The Future of Data Science
Every day you alone feed the global Web with mind-boggling amounts of data simply by browsing your smartphone. Knowledge is power. That is why no business can be blamed for being too keen on managing this data and using it to their own ends. According to Raconteur iconographic, 463 exabytes of data will be generated each day globally by 2025. Would you believe that?
No one would make a bet that a job of data scientist will cease to exist. Nor will the demand for it slow down. However, it would be foolish not to admit that change has occurred. For you to embrace it, we have summed up the most important trends in this sphere.
1) Never the Same
There will be a drift towards specialization within data scientist jobs. With data-reliant technology advancing by leaps and bounds, one simply cannot manage being Mr. Know-it-all. Any project requiring data scientist skills has both a technical and analytical side. Techs will lay their hands on creating machine learning-based models, implementing predictive analytics modules into applications, and many more. You’d ask, where does the demand come from? Well, it is the digitization of the world that is driving the demand for skilled data science professionals as never before. The U.S. The Bureau of Labor Statistics has evaluated the current market growth and stated that the number of jobs in the field of data science is projected to grow by 28% through 2026. And that’s only a start. The sooner we all make a shift to the digital, the bigger demand will be.
Data analysts jobs are also on the rise according to Quanthub. The specialists of this kind are priceless and hard to find, since they know how to handle the masses of data, theorize and experiment with it to build a foundation for a data engineer to work with.
2) Privacy and Security At Stake: What’s More Important Here?
With exponential data growth, enormous amounts of private data can leak into corporate hands. Therefore, the question of ethics burns hot. On the one hand, the more personal information is included into the model, the more accurate it is and more customized the result will be. And that’s what modern businesses are looking for – accuracy, bespoke solutions and personalization. With success of your business at stake, is the risk worthy?
On the other hand, how many people are out there who would protest should they know their privacy is compromised even if it is for their worth. According to Anthony Scriffignano, Senior Vice President and Chief Data Scientist at Dun & Bradstreet, privacy issues will have to be controlled on the national level. However, countries are not unanimous regarding ethical policy with some nations valuing economic prosperity over individuals’ privacy. The controversy is that whatever regulation and boundaries, machine-learning models built on personal data will be used in many businesses that provide users with consent forms.
3) What About Machines Replacing Humans?
Although Stephen Hawking has warned us against AI takeover and advocated precautionary measures to be taken, more and more automation is underway. Because AI is a friend, not an enemy.
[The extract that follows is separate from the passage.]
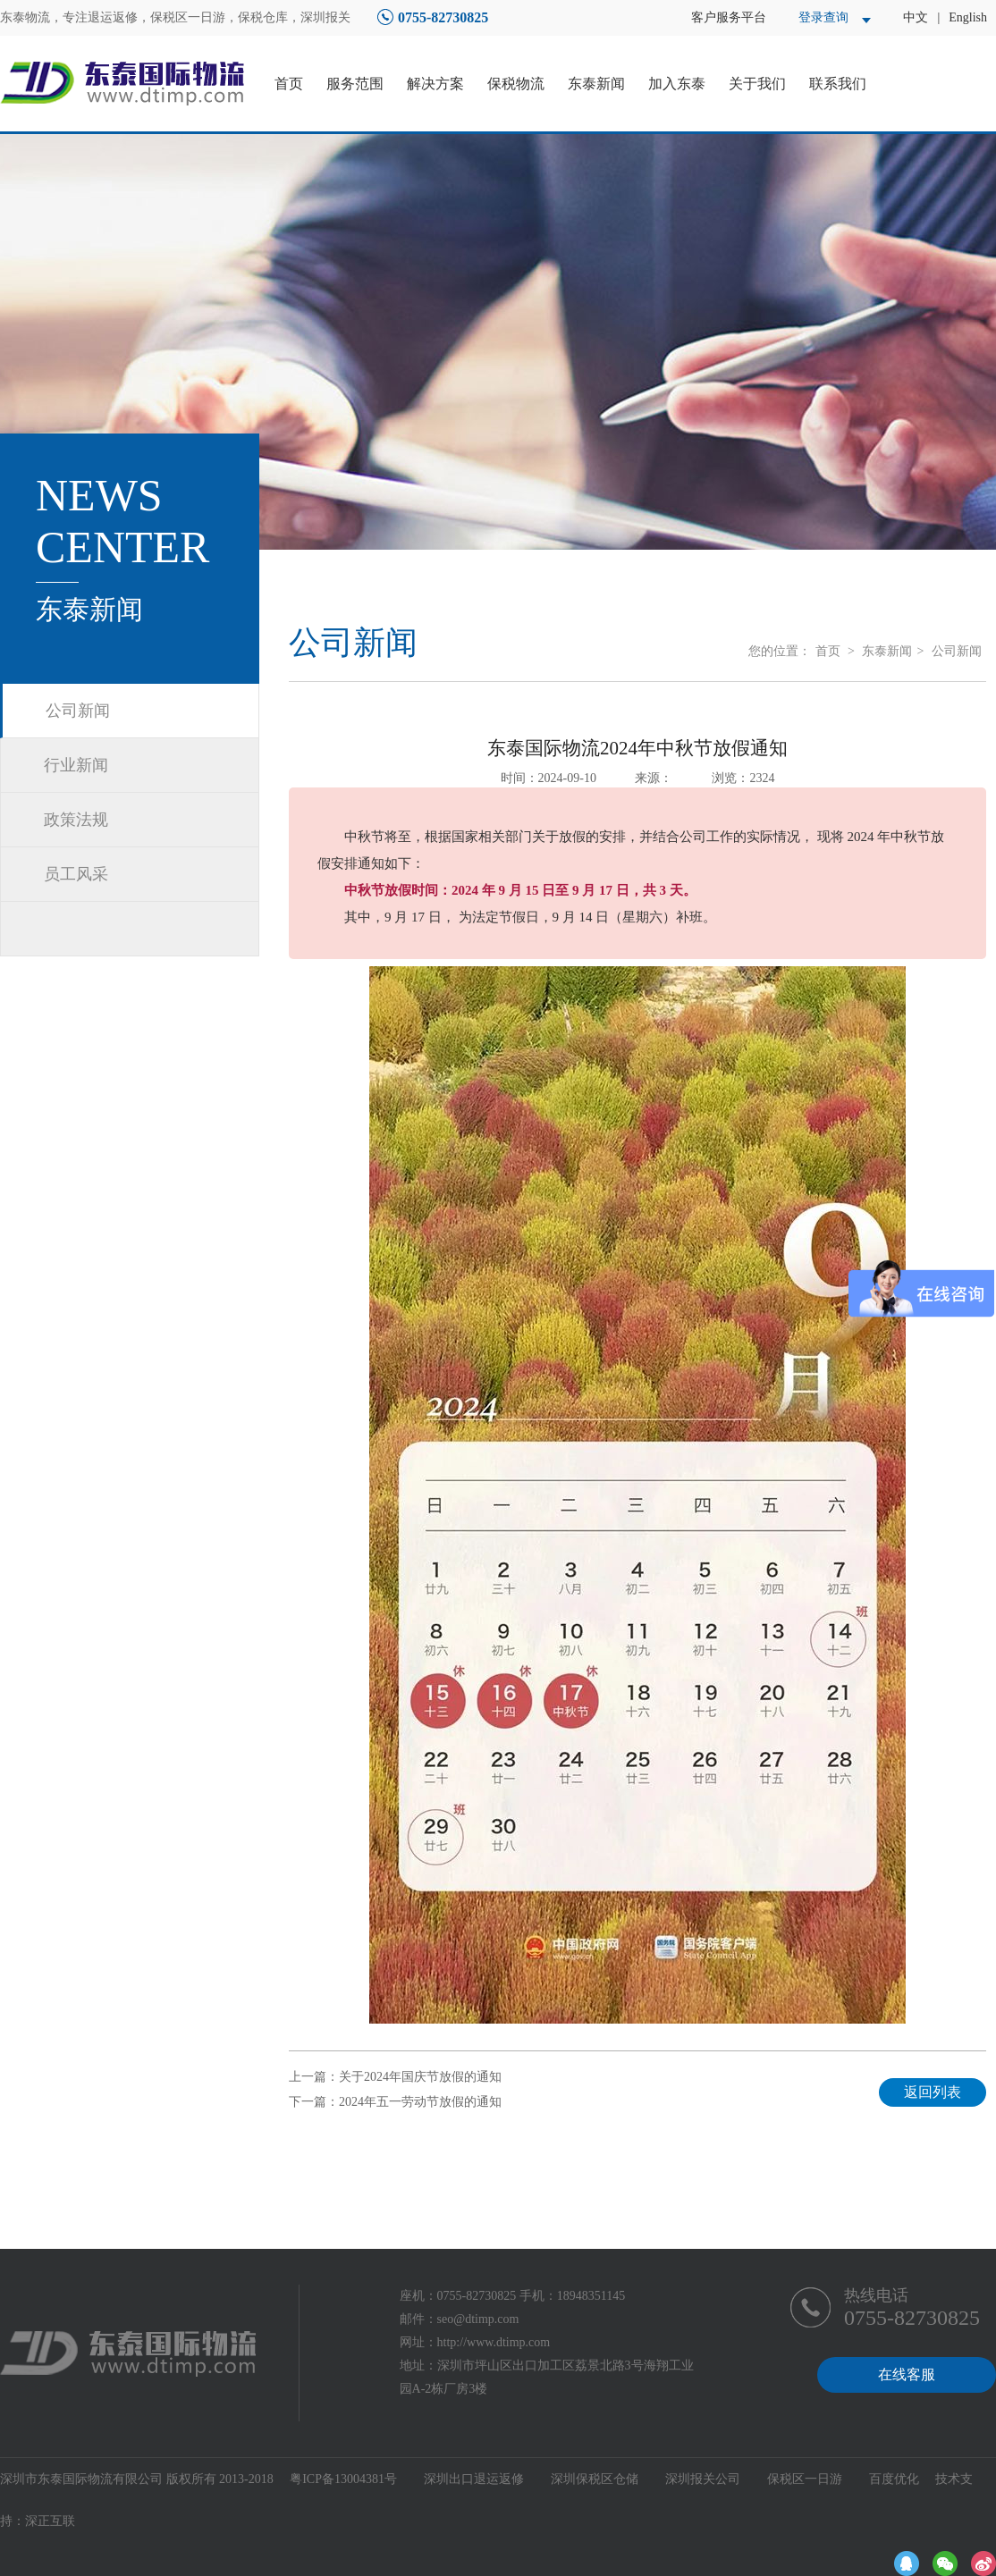 Image resolution: width=996 pixels, height=2576 pixels. I want to click on 返回列表, so click(932, 2092).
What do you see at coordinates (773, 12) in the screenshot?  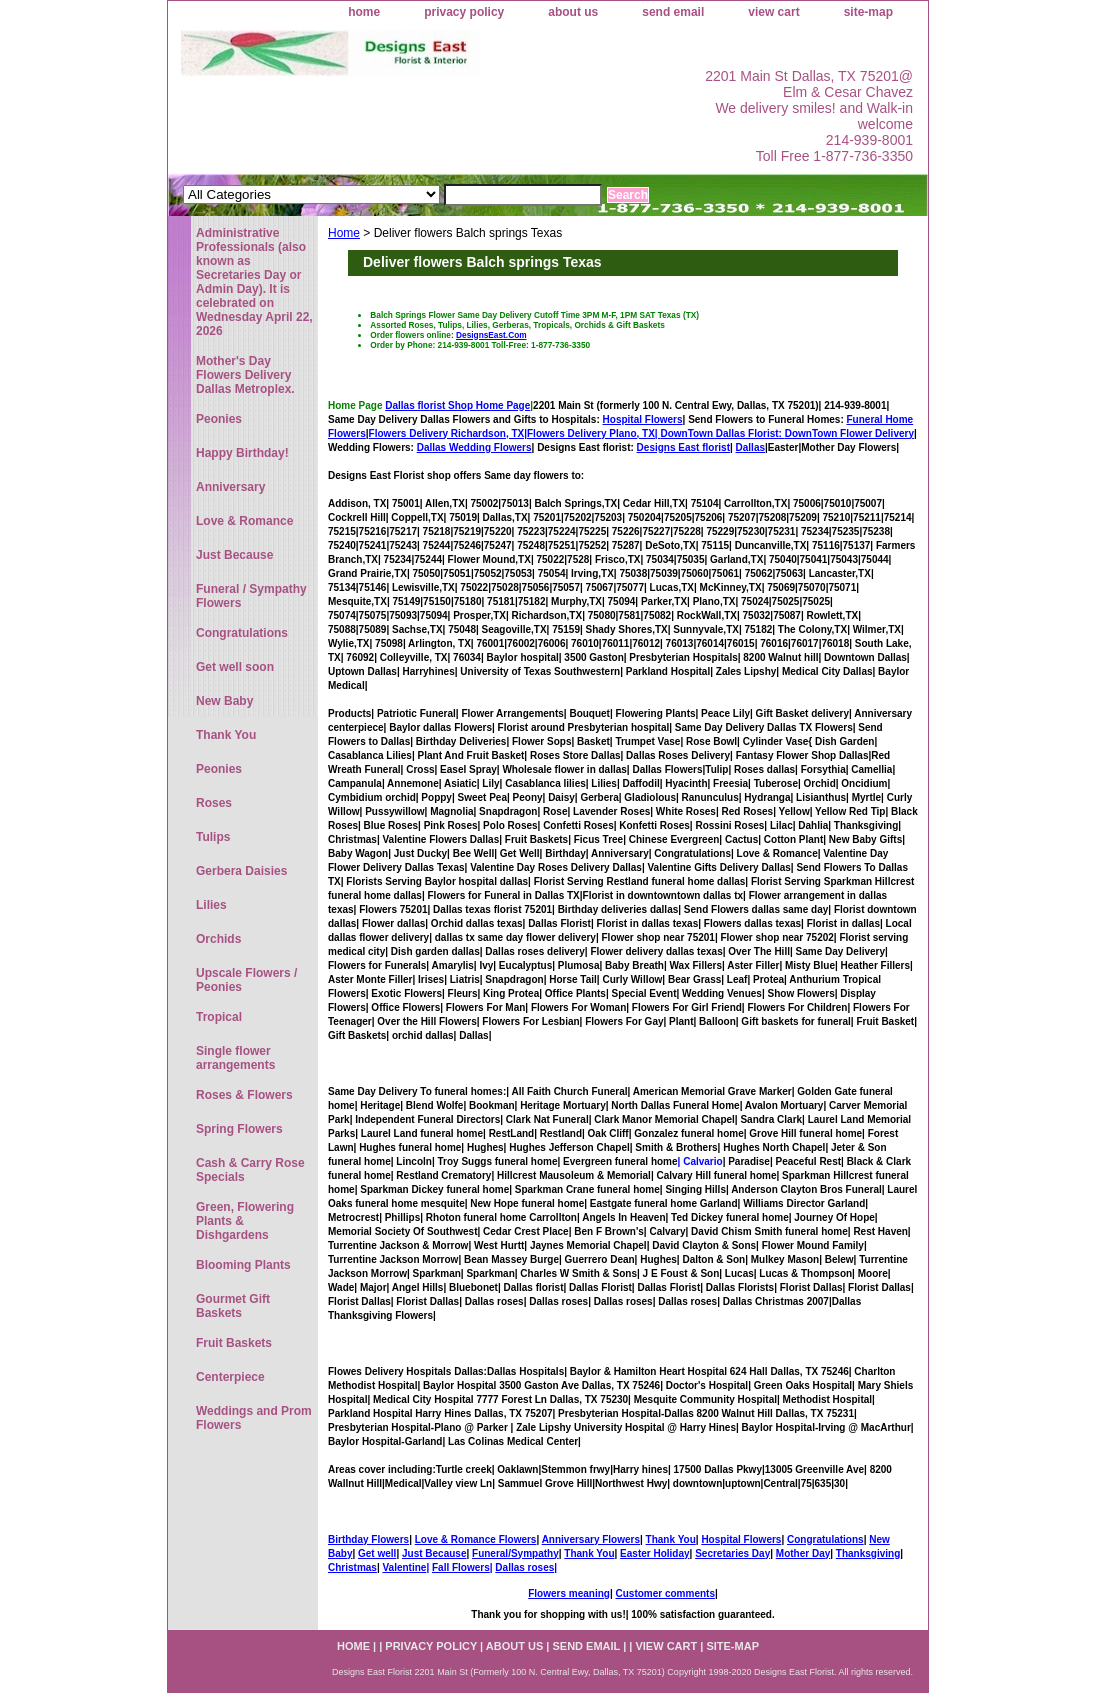 I see `view cart` at bounding box center [773, 12].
According to Oberlo, by 2027, the global AI market is to reach $267 billion. The source also states that 9 out of ten businesses are investing in AI-driven solutions and are going to continue to do so. That makes us think the demand is only rising.
‘Pre-trained AI models developed and automated ML (Machine Learning) can save up to 80 percent of the time, otherwise wasted on data pre-processing and cleaning, repeatable model selection, fine-tuning and validation. The time spared can be used for analytics, robust decision-making, strategic questioning and business value generating. Deploying AI into the business infrastructure, there comes a boost in productivity, decrease in costs and freed resources for more intelligent work. Automated machine learning is especially useful when it comes to well-known tasks like credit scoring, churn prediction, image classification.”
Eugene Medved, a data science consultant at InData Labs
The above-mentioned leaves us to question whether data science tasks will be fully automated in future or not. Well, technology moves on, and we, obviously, cannot change that, but it is highly unlikely that we will ever surrender important decision-making to machines. The question is – what’s left to them then? Most experts have come to use AI and ML for manual task automation like image recognition and picture analysis, review collection and analysis, data capture and extraction, and many more. No repetitive task gets left behind. Click here to learn more about image processing
To sum it up, what can be done by a machine, will be done by a machine, other intelligent tasks will be done only by humans. From now on, we can think of AI-based assistants as friends, not foes.
4) Getting Easier to Understand
There is a growing pressure to hold machines accountable for the result they produce. The term to it is ‘explainable AI’ (XAI) meaning a set of methods and tools to make the output trustworthy and comprehensive for everyone. The need for this was recognized with the rise of Deep Neural Networks with its million parameters deep within algorithm space. As DNN models have been increasingly used to make crucial decisions so has demand for transparency come to the frontline. The concept provides more explanations for the audience making the essence clearer and easy to understand even for a non-techie.
To Draw the Line
It seems we are in for a bright future. We’ve already seen AI automating repetitive tasks in businesses and pathing a way into education and healthcare. What comes next? Algorithms are getting smarter, models are becoming more swift and efficient, machine learning more automated and predictive analytics more accurate. Seems like a perfect tech-world, right? Ye and no. In the modern world, data science and AI go hand in hand with large amounts of data. So the questions about handling personal data remains unsettled. Businesses and AI technology vendors have to come to an agreement where they enhance products and services with the technology but anonymize data and keep it safe.